De quinze à trente-quatre ans, j'ai connu l'enfermement, dont
dix années dans l'isolement absolu. Pour échapper à la
démence, dans la solitude la plus complète, je me suis accroché
à mon identité que l'on voulait tuer. Et j'ai entretenu
vivante ma mémoire en revisitant minutieusement la
moindre étape de ma vie passée, notamment les révolutions
de palais, les deux tentatives de putsch ainsi que les méandres
de l'autocratie corrompue qui a entraîné la chute des miens.
Dans ce livre, je raconte ce qu'enfant puis adolescent j'ai
vu et entendu dans l'antre du pouvoir absolu. Mais je refais
aussi le singulier chemin qui mène des marches d'un
trône aux affres de ses oubliettes, de la frivolité à la
découverte de soi. Car si ces dix-neuf années de souffrance
furent terribles, elles se révélèrent pleines d'enseignement.

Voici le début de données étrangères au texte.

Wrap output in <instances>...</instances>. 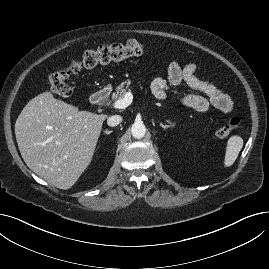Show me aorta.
I'll return each mask as SVG.
<instances>
[{
  "label": "aorta",
  "mask_w": 269,
  "mask_h": 269,
  "mask_svg": "<svg viewBox=\"0 0 269 269\" xmlns=\"http://www.w3.org/2000/svg\"><path fill=\"white\" fill-rule=\"evenodd\" d=\"M132 136L136 139H141L145 136L146 127L142 122H135L131 127Z\"/></svg>",
  "instance_id": "1"
}]
</instances>
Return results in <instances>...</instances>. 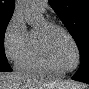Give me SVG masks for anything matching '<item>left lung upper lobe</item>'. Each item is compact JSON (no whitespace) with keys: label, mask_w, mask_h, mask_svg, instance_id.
<instances>
[{"label":"left lung upper lobe","mask_w":89,"mask_h":89,"mask_svg":"<svg viewBox=\"0 0 89 89\" xmlns=\"http://www.w3.org/2000/svg\"><path fill=\"white\" fill-rule=\"evenodd\" d=\"M74 38L81 63L89 62V0H48Z\"/></svg>","instance_id":"left-lung-upper-lobe-1"}]
</instances>
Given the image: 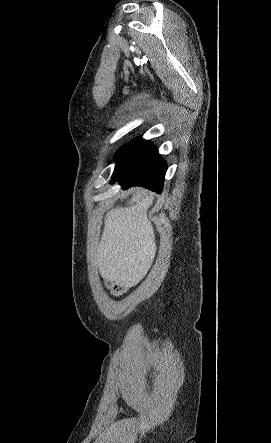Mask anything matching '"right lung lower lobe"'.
Here are the masks:
<instances>
[{"mask_svg":"<svg viewBox=\"0 0 271 443\" xmlns=\"http://www.w3.org/2000/svg\"><path fill=\"white\" fill-rule=\"evenodd\" d=\"M167 166L149 141L137 138L121 151L111 184L119 182L123 189L143 186L158 193L162 190Z\"/></svg>","mask_w":271,"mask_h":443,"instance_id":"98d812e1","label":"right lung lower lobe"}]
</instances>
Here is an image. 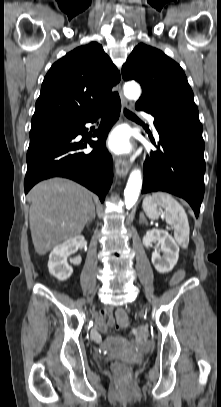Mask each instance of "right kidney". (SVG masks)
Segmentation results:
<instances>
[{
    "label": "right kidney",
    "instance_id": "1",
    "mask_svg": "<svg viewBox=\"0 0 221 407\" xmlns=\"http://www.w3.org/2000/svg\"><path fill=\"white\" fill-rule=\"evenodd\" d=\"M84 240V236L79 235L54 247L48 261V269L52 276L59 281H65L72 275L73 268L68 264L67 258L78 247L83 246ZM78 262H81V259Z\"/></svg>",
    "mask_w": 221,
    "mask_h": 407
}]
</instances>
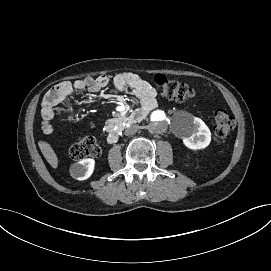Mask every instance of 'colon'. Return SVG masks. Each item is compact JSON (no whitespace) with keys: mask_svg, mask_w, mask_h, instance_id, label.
<instances>
[{"mask_svg":"<svg viewBox=\"0 0 271 271\" xmlns=\"http://www.w3.org/2000/svg\"><path fill=\"white\" fill-rule=\"evenodd\" d=\"M159 88L162 96L176 101L186 102L195 97V91L189 86L177 81L168 80L163 75H156L153 79ZM235 120L225 110H218L214 115L213 137L216 142L223 141L234 129ZM100 147L96 140L91 136L82 138L79 142L71 146L69 150L70 157L73 160H82L87 157H98L100 155Z\"/></svg>","mask_w":271,"mask_h":271,"instance_id":"1","label":"colon"}]
</instances>
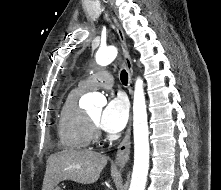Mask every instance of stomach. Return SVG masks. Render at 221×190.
Listing matches in <instances>:
<instances>
[{
    "label": "stomach",
    "mask_w": 221,
    "mask_h": 190,
    "mask_svg": "<svg viewBox=\"0 0 221 190\" xmlns=\"http://www.w3.org/2000/svg\"><path fill=\"white\" fill-rule=\"evenodd\" d=\"M54 190H62L60 187H56Z\"/></svg>",
    "instance_id": "1"
}]
</instances>
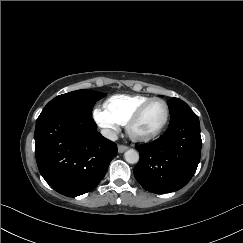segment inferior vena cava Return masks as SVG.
Segmentation results:
<instances>
[{
  "instance_id": "1",
  "label": "inferior vena cava",
  "mask_w": 243,
  "mask_h": 243,
  "mask_svg": "<svg viewBox=\"0 0 243 243\" xmlns=\"http://www.w3.org/2000/svg\"><path fill=\"white\" fill-rule=\"evenodd\" d=\"M101 134L111 140V141H116L118 139L117 133L111 129H102Z\"/></svg>"
}]
</instances>
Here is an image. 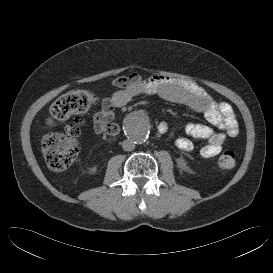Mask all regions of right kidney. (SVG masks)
<instances>
[{"label": "right kidney", "instance_id": "obj_1", "mask_svg": "<svg viewBox=\"0 0 273 273\" xmlns=\"http://www.w3.org/2000/svg\"><path fill=\"white\" fill-rule=\"evenodd\" d=\"M96 170H97V167L94 166V167H92V168L89 169V172L92 174V173H95Z\"/></svg>", "mask_w": 273, "mask_h": 273}]
</instances>
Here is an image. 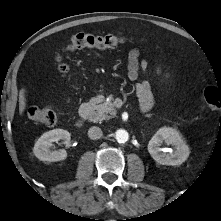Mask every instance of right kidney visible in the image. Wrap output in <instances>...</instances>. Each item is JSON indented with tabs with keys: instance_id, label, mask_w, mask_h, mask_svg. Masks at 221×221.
Wrapping results in <instances>:
<instances>
[{
	"instance_id": "right-kidney-1",
	"label": "right kidney",
	"mask_w": 221,
	"mask_h": 221,
	"mask_svg": "<svg viewBox=\"0 0 221 221\" xmlns=\"http://www.w3.org/2000/svg\"><path fill=\"white\" fill-rule=\"evenodd\" d=\"M70 138V133L63 129L48 131L37 140L33 148V153L41 161L55 162L64 160L67 157V152L64 149L51 151L50 147L53 142L59 140H65L68 144Z\"/></svg>"
}]
</instances>
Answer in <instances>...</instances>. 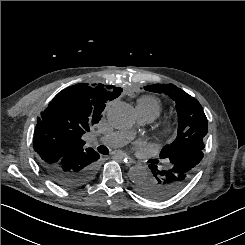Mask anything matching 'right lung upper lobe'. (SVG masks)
Here are the masks:
<instances>
[{
    "instance_id": "1",
    "label": "right lung upper lobe",
    "mask_w": 245,
    "mask_h": 245,
    "mask_svg": "<svg viewBox=\"0 0 245 245\" xmlns=\"http://www.w3.org/2000/svg\"><path fill=\"white\" fill-rule=\"evenodd\" d=\"M120 87L77 84L60 91L41 113L34 131V150L45 164H54L85 149L82 135L101 119L105 104L117 98Z\"/></svg>"
}]
</instances>
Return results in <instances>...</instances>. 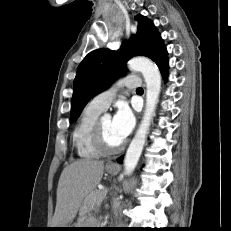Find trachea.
Here are the masks:
<instances>
[{
  "label": "trachea",
  "mask_w": 231,
  "mask_h": 231,
  "mask_svg": "<svg viewBox=\"0 0 231 231\" xmlns=\"http://www.w3.org/2000/svg\"><path fill=\"white\" fill-rule=\"evenodd\" d=\"M136 91H143V89L142 88H138Z\"/></svg>",
  "instance_id": "trachea-1"
}]
</instances>
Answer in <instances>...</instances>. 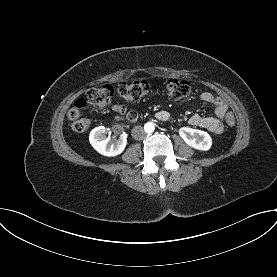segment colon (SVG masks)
<instances>
[{"mask_svg":"<svg viewBox=\"0 0 277 277\" xmlns=\"http://www.w3.org/2000/svg\"><path fill=\"white\" fill-rule=\"evenodd\" d=\"M154 89V85L146 80L133 82H122L117 86L101 85L88 90L84 98L76 100L74 106L68 112V118L73 121L72 128L75 132H85L91 125L90 118H81V112L88 104L99 108L107 107L115 94L126 101L136 102L142 100ZM190 83L184 80L170 79L166 83L168 96L173 100L181 99L190 93ZM224 121L229 126L236 123V118L232 111H227Z\"/></svg>","mask_w":277,"mask_h":277,"instance_id":"obj_1","label":"colon"}]
</instances>
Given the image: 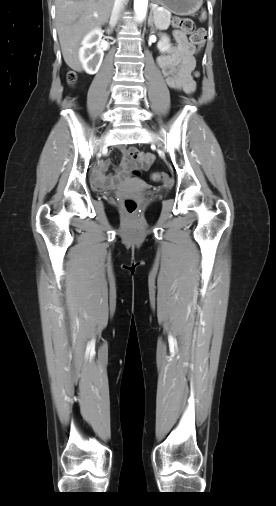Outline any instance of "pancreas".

Leurs étapes effrayantes, exceptionnelles de dureté
comme d'émotion, ont forgé davantage que les dorures de
mon enfance l'homme qu'aujourd'hui je suis. Cette mise à
mort a été une leçon de vie dont j'ai tiré la conviction que
l'espérance est la dernière chose que l'on doit perdre. Si ce
témoignage peut apporter à ceux qui traversent une situation
difficile un peu de réconfort ou l'envie de lutter, alors
le sens et le but de cet ouvrage ne seront pas trahis.»